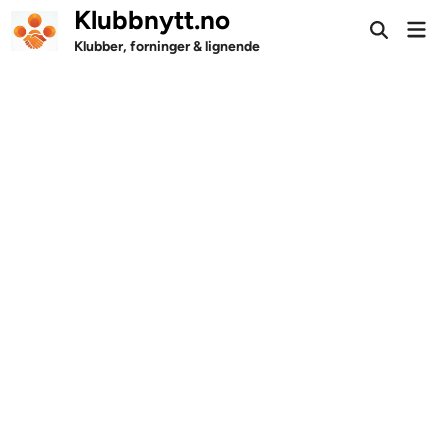
Skip
Klubbnytt.no
Mai
to
Open
Men
Klubber, forninger & lignende
Search
content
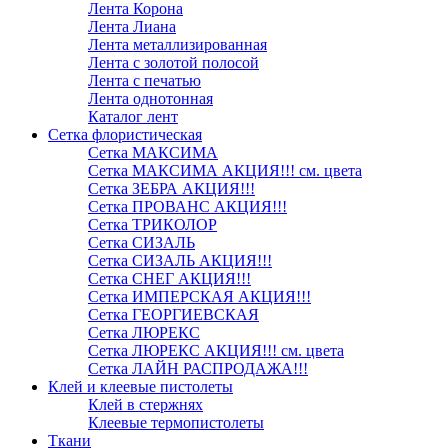
Лента Корона
Лента Лиана
Лента металлизированная
Лента с золотой полосой
Лента с печатью
Лента однотонная
Каталог лент
Сетка флористическая
Сетка МАКСИМА
Сетка МАКСИМА АКЦИЯ!!! см. цвета
Сетка ЗЕБРА АКЦИЯ!!!
Сетка ПРОВАНС АКЦИЯ!!!
Сетка ТРИКОЛОР
Сетка СИЗАЛЬ
Сетка СИЗАЛЬ АКЦИЯ!!!
Сетка СНЕГ АКЦИЯ!!!
Сетка ИМПЕРСКАЯ АКЦИЯ!!!
Сетка ГЕОРГИЕВСКАЯ
Сетка ЛЮРЕКС
Сетка ЛЮРЕКС АКЦИЯ!!! см. цвета
Сетка ЛАЙН РАСПРОДАЖА!!!
Клей и клеевые пистолеты
Клей в стержнях
Клеевые термопистолеты
Ткани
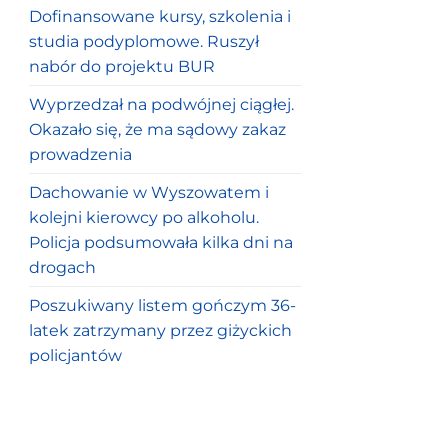
Dofinansowane kursy, szkolenia i
studia podyplomowe. Ruszył
nabór do projektu BUR
Wyprzedzał na podwójnej ciągłej.
Okazało się, że ma sądowy zakaz
prowadzenia
Dachowanie w Wyszowatem i
kolejni kierowcy po alkoholu.
Policja podsumowała kilka dni na
drogach
Poszukiwany listem gończym 36-
latek zatrzymany przez giżyckich
policjantów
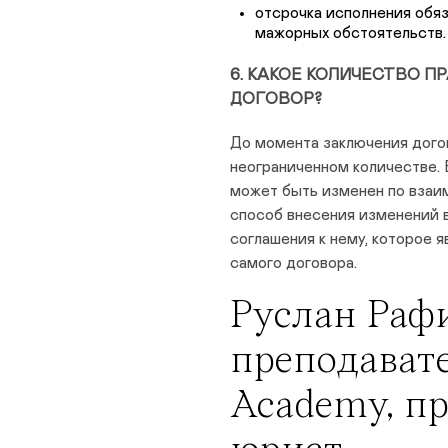
отсрочка исполнения обя
мажорных обстоятельств.
6. КАКОЕ КОЛИЧЕСТВО 
ДОГОВОР?
До момента заключения догов
неограниченном количестве. 
может быть изменен по взаи
способ внесения изменений 
соглашения к нему, которое
самого договора.
Руслан Рафи
преподавате
Academy, п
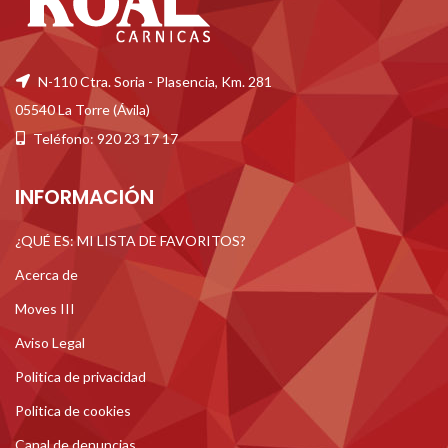
N-110 Ctra. Soria - Plasencia, Km. 281
05540 La Torre (Ávila)
Teléfono: 920 23 17 17
INFORMACIÓN
¿QUÉ ES: MI LISTA DE FAVORITOS?
Acerca de
Moves III
Aviso Legal
Politica de privacidad
Politica de cookies
Canal de denuncias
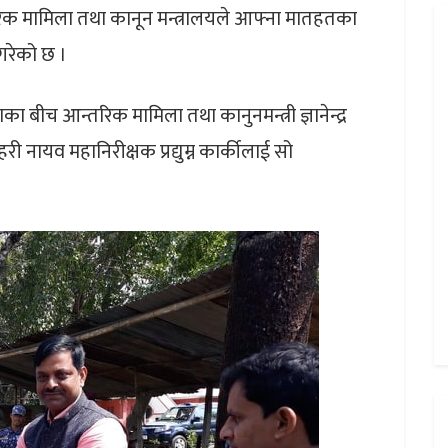
न्तरिक मामिला तथा कानून मन्त्रालयले आफ्ना मातहतका
गरेको छ ।
बीच आन्तरिक मामिला तथा कानुनमन्त्री ज्ञानेन्द्र
हरी नायव महानिरीक्षक प्रद्युम्न कार्कीलाई सो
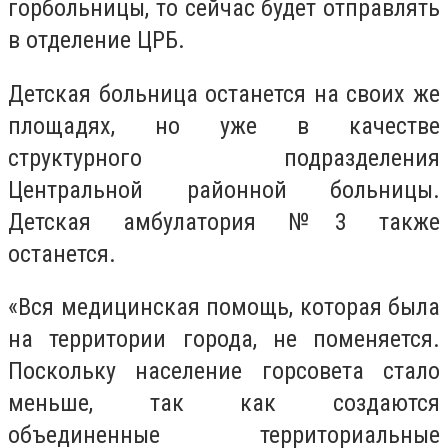
горбольницы, то сейчас будет отправлять
в отделение ЦРБ.
Детская больница останется на своих же
площадях, но уже в качестве
структурного подразделения
Центральной районной больницы.
Детская амбулатория №3 также
останется.
«Вся медицинская помощь, которая была
на территории города, не поменяется.
Поскольку население горсовета стало
меньше, так как создаются
объединенные территориальные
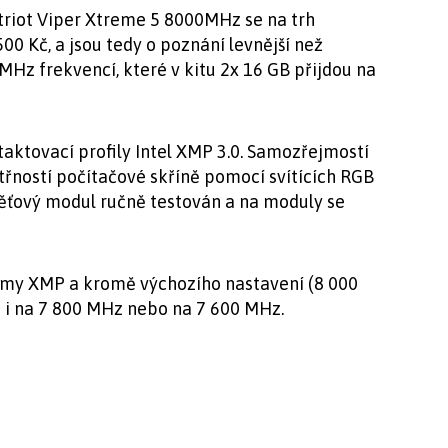
triot Viper Xtreme 5 8000MHz se na trh
00 Kč, a jsou tedy o poznání levnější než
z frekvencí, které v kitu 2x 16 GB přijdou na
aktovací profily Intel XMP 3.0. Samozřejmostí
řností počítačové skříně pomocí svítících RGB
ěťový modul ručně testován a na moduly se
imy XMP a kromě výchozího nastavení (8 000
i na 7 800 MHz nebo na 7 600 MHz.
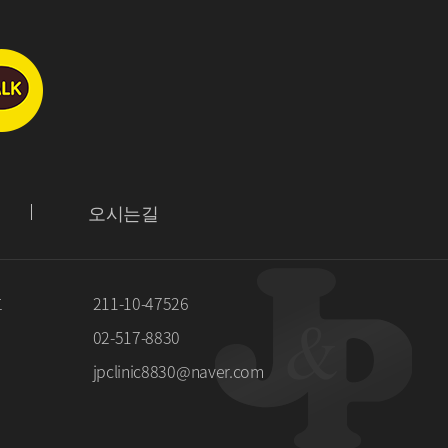
오시는길
호
211-10-47526
02-517-8830
jpclinic8830@naver.com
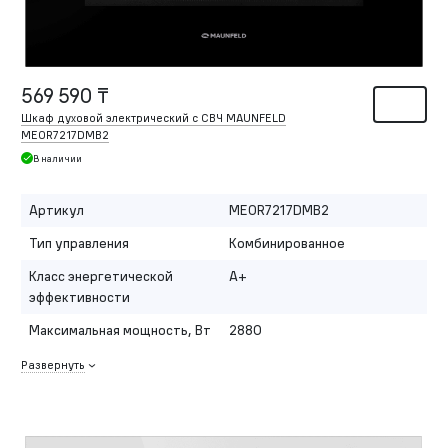
569 590 ₸
Шкаф духовой электрический с СВЧ MAUNFELD
MEOR7217DMB2
В наличии
Артикул
MEOR7217DMB2
Тип управления
Комбинированное
Класс энергетической
A+
эффективности
Максимальная мощность, Вт
2880
Развернуть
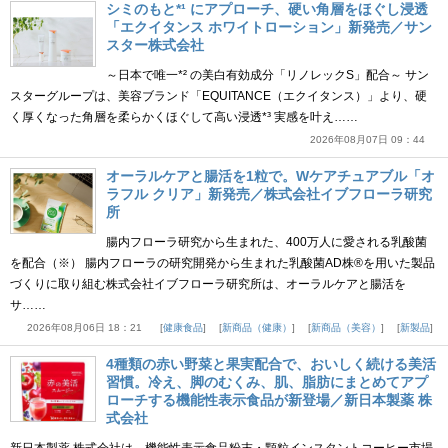
シミのもと*¹ にアプローチ、硬い角層をほぐし浸透
「エクイタンス ホワイトローション」新発売／サン
スター株式会社
～日本で唯一*² の美白有効成分「リノレックS」配合～ サン
スターグループは、美容ブランド「EQUITANCE（エクイタンス）」より、硬
く厚くなった角層を柔らかくほぐして高い浸透*³ 実感を叶え……
2026年08月07日 09：44
オーラルケアと腸活を1粒で。Wケアチュアブル「オ
ラフル クリア」新発売／株式会社イブフローラ研究
所
腸内フローラ研究から生まれた、400万人に愛される乳酸菌
を配合（※） 腸内フローラの研究開発から生まれた乳酸菌AD株®を用いた製品
づくりに取り組む株式会社イブフローラ研究所は、オーラルケアと腸活を
サ……
2026年08月06日 18：21
健康食品
新商品（健康）
新商品（美容）
新製品
4種類の赤い野菜と果実配合で、おいしく続ける美活
習慣。冷え、脚のむくみ、肌、脂肪にまとめてアプ
ローチする機能性表示食品が新登場／新日本製薬 株
式会社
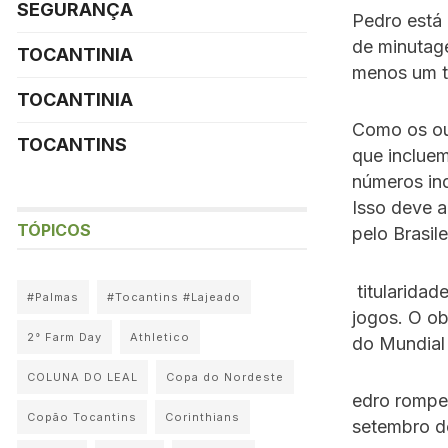
SEGURANÇA
Pedro está 
de minutage
TOCANTINIA
menos um t
TOCANTINIA
Como os ou
TOCANTINS
que incluem
números ind
Isso deve a
TÓPICOS
pelo Brasil
titularidad
#Palmas
#Tocantins #Lajeado
jogos. O ob
2° Farm Day
Athletico
do Mundial
COLUNA DO LEAL
Copa do Nordeste
edro rompeu
Copão Tocantins
Corinthians
setembro do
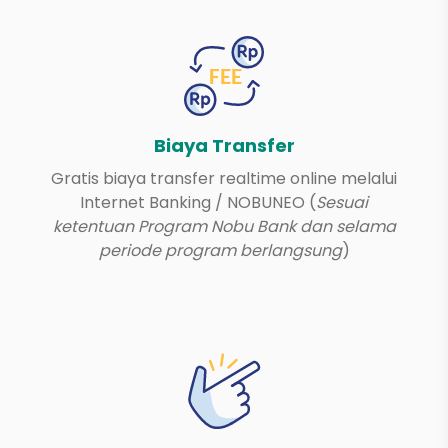
Biaya Transfer
Gratis biaya transfer realtime online melalui
Internet Banking / NOBUNEO (
Sesuai
ketentuan Program Nobu Bank dan selama
periode program berlangsung
)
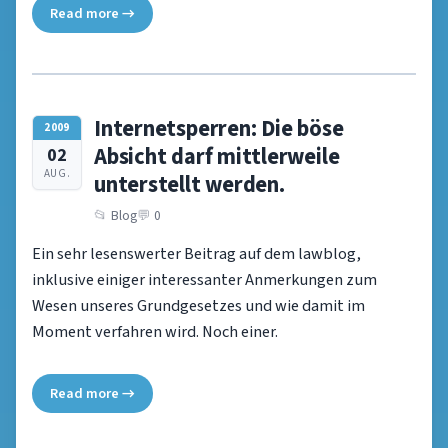
Read more →
Internetsperren: Die böse
2009
Absicht darf mittlerweile
02
AUG.
unterstellt werden.
Blog
0
Ein sehr lesenswerter Beitrag auf dem lawblog,
inklusive einiger interessanter Anmerkungen zum
Wesen unseres Grundgesetzes und wie damit im
Moment verfahren wird. Noch einer.
Read more →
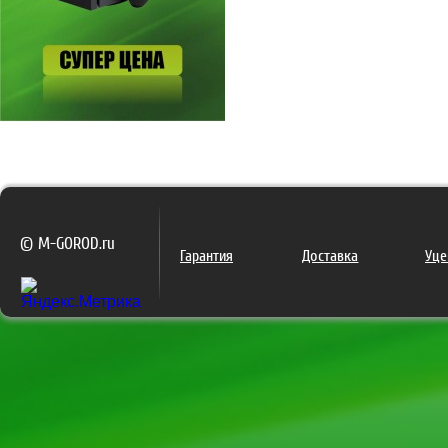
© M-GOROD.ru
Гарантия
Доставка
Уце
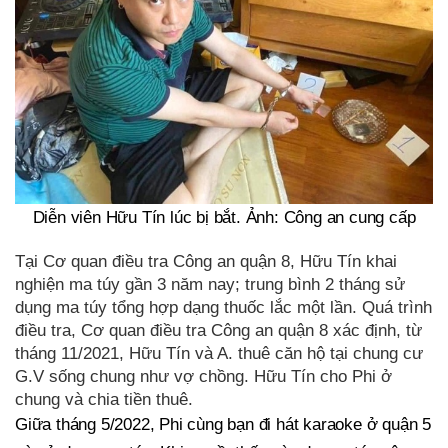
Diễn viên Hữu Tín lúc bị bắt. Ảnh: Công an cung cấp
Tại Cơ quan điều tra Công an quận 8, Hữu Tín khai
nghiện ma túy gần 3 năm nay; trung bình 2 tháng sử
dụng ma túy tổng hợp dạng thuốc lắc một lần. Quá trình
điều tra, Cơ quan điều tra Công an quận 8 xác định, từ
tháng 11/2021, Hữu Tín và A. thuê căn hộ tại chung cư
G.V sống chung như vợ chồng. Hữu Tín cho Phi ở
chung và chia tiền thuê.
Giữa tháng 5/2022, Phi cùng bạn đi hát karaoke ở quận 5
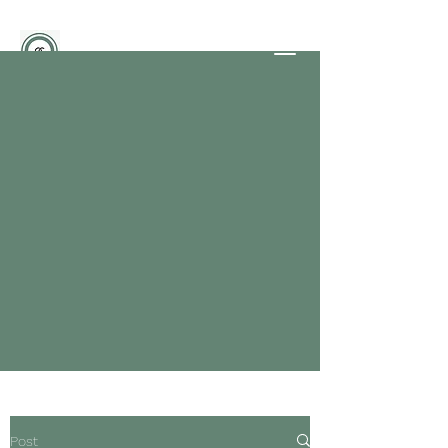
BEAUTYFACTORY
Officine dello Stile
PARRUCCHIERI - GLI ESPERTI
NELLE SFUMATURE DEL
BIONDO
info@studioimmagine.tv
351-6730720
Contattaci
Post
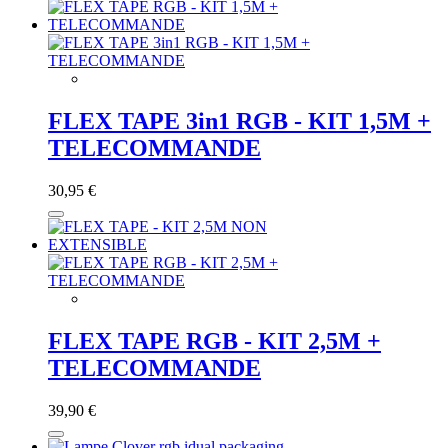
FLEX TAPE 3in1 RGB - KIT 1,5M +
TELECOMMANDE
30,95 €
FLEX TAPE RGB - KIT 2,5M +
TELECOMMANDE
39,90 €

▶ _Work request_
Each line of the listing is to be retyped exactly, and its pictures are to be dropped.

▶ _Completed exercise_
Skip
Klubbnytt.no
Mai
to
Open
Men
Klubber, forninger & lignende
Search
content
Лента Корона
Лента Лиана
Лента металлизированная
Лента с золотой полосой
Лента с печатью
Лента однотонная
Каталог лент
Сетка флористическая
Сетка МАКСИМА
Сетка МАКСИМА АКЦИЯ!!! см. цвета
Сетка ЗЕБРА АКЦИЯ!!!
Сетка ПРОВАНС АКЦИЯ!!!
Сетка ТРИКОЛОР
Сетка СИЗАЛЬ
Сетка СИЗАЛЬ АКЦИЯ!!!
Сетка СНЕГ АКЦИЯ!!!
Сетка ИМПЕРСКАЯ АКЦИЯ!!!
Сетка ГЕОРГИЕВСКАЯ
Сетка ЛЮРЕКС
Сетка ЛЮРЕКС АКЦИЯ!!! см. цвета
Сетка ЛАЙН РАСПРОДАЖА!!!
Клей и клеевые пистолеты
Клей в стержнях
Клеевые термопистолеты
Ткани
Dofinansowane kursy, szkolenia i
studia podyplomowe. Ruszył
nabór do projektu BUR
Wyprzedzał na podwójnej ciągłej.
Okazało się, że ma sądowy zakaz
prowadzenia
Dachowanie w Wyszowatem i
kolejni kierowcy po alkoholu.
Policja podsumowała kilka dni na
drogach
Poszukiwany listem gończym 36-
latek zatrzymany przez giżyckich
policjantów
отсрочка исполнения обя
мажорных обстоятельств.
6. КАКОЕ КОЛИЧЕСТВО 
ДОГОВОР?
До момента заключения догов
неограниченном количестве. 
может быть изменен по взаи
способ внесения изменений 
соглашения к нему, которое
самого договора.
Руслан Рафи
преподавате
Academy, п
N-110 Ctra. Soria - Plasencia, Km. 281
05540 La Torre (Ávila)
Teléfono: 920 23 17 17
INFORMACIÓN
¿QUÉ ES: MI LISTA DE FAVORITOS?
Acerca de
Moves III
Aviso Legal
Politica de privacidad
Politica de cookies
Canal de denuncias
न्तरिक मामिला तथा कानून मन्त्रालयले आफ्ना मातहतका
गरेको छ ।
बीच आन्तरिक मामिला तथा कानुनमन्त्री ज्ञानेन्द्र
हरी नायव महानिरीक्षक प्रद्युम्न कार्कीलाई सो
горбольницы, то сейчас будет отправлять
в отделение ЦРБ.
Детская больница останется на своих же
площадях, но уже в качестве
структурного подразделения
Центральной районной больницы.
Детская амбулатория №3 также
останется.
«Вся медицинская помощь, которая была
на территории города, не поменяется.
Поскольку население горсовета стало
меньше, так как создаются
объединенные территориальные
triot Viper Xtreme 5 8000MHz se na trh
00 Kč, a jsou tedy o poznání levnější než
z frekvencí, které v kitu 2x 16 GB přijdou na
aktovací profily Intel XMP 3.0. Samozřejmostí
řností počítačové skříně pomocí svítících RGB
ěťový modul ručně testován a na moduly se
imy XMP a kromě výchozího nastavení (8 000
i na 7 800 MHz nebo na 7 600 MHz.
오시는길
호
211-10-47526
02-517-8830
jpclinic8830@naver.com
569 590 ₸
Шкаф духовой электрический с СВЧ MAUNFELD
MEOR7217DMB2
В наличии
Артикул
MEOR7217DMB2
Тип управления
Комбинированное
Класс энергетической
A+
эффективности
Максимальная мощность, Вт
2880
Развернуть
シミのもと*¹ にアプローチ、硬い角層をほぐし浸透
「エクイタンス ホワイトローション」新発売／サン
スター株式会社
～日本で唯一*² の美白有効成分「リノレックS」配合～ サン
スターグループは、美容ブランド「EQUITANCE（エクイタンス）」より、硬
く厚くなった角層を柔らかくほぐして高い浸透*³ 実感を叶え……
2026年08月07日 09：44
オーラルケアと腸活を1粒で。Wケアチュアブル「オ
ラフル クリア」新発売／株式会社イブフローラ研究
所
腸内フローラ研究から生まれた、400万人に愛される乳酸菌
を配合（※） 腸内フローラの研究開発から生まれた乳酸菌AD株®を用いた製品
づくりに取り組む株式会社イブフローラ研究所は、オーラルケアと腸活を
サ……
2026年08月06日 18：21
健康食品
新商品（健康）
新商品（美容）
新製品
4種類の赤い野菜と果実配合で、おいしく続ける美活
習慣。冷え、脚のむくみ、肌、脂肪にまとめてアプ
ローチする機能性表示食品が新登場／新日本製薬 株
式会社
SEGURANÇA
Pedro está 
de minutage
TOCANTINIA
menos um t
TOCANTINIA
Como os ou
TOCANTINS
que incluem
números ind
Isso deve a
TÓPICOS
pelo Brasil
titularidad
#Palmas
#Tocantins #Lajeado
jogos. O ob
2° Farm Day
Athletico
do Mundial
COLUNA DO LEAL
Copa do Nordeste
edro rompeu
Copão Tocantins
Corinthians
setembro do
Biaya Transfer
Gratis biaya transfer realtime online melalui
Internet Banking / NOBUNEO (
Sesuai
ketentuan Program Nobu Bank dan selama
periode program berlangsung
)
Read more →
Internetsperren: Die böse
2009
Absicht darf mittlerweile
02
AUG.
unterstellt werden.
Blog
0
Ein sehr lesenswerter Beitrag auf dem lawblog,
inklusive einiger interessanter Anmerkungen zum
Wesen unseres Grundgesetzes und wie damit im
Moment verfahren wird. Noch einer.
Read more →
© M-GOROD.ru
Гарантия
Доставка
Уце
Diễn viên Hữu Tín lúc bị bắt. Ảnh: Công an cung cấp
Tại Cơ quan điều tra Công an quận 8, Hữu Tín khai
nghiện ma túy gần 3 năm nay; trung bình 2 tháng sử
dụng ma túy tổng hợp dạng thuốc lắc một lần. Quá trình
điều tra, Cơ quan điều tra Công an quận 8 xác định, từ
tháng 11/2021, Hữu Tín và A. thuê căn hộ tại chung cư
G.V sống chung như vợ chồng. Hữu Tín cho Phi ở
chung và chia tiền thuê.
Giữa tháng 5/2022, Phi cùng bạn đi hát karaoke ở quận 5
BEAUTYFACTORY
Officine dello Stile
PARRUCCHIERI - GLI ESPERTI
NELLE SFUMATURE DEL
BIONDO
info@studioimmagine.tv
351-6730720
Contattaci
Post
FLEX TAPE 3in1 RGB - KIT 1,5M +
TELECOMMANDE
30,95 €
FLEX TAPE RGB - KIT 2,5M +
TELECOMMANDE
39,90 €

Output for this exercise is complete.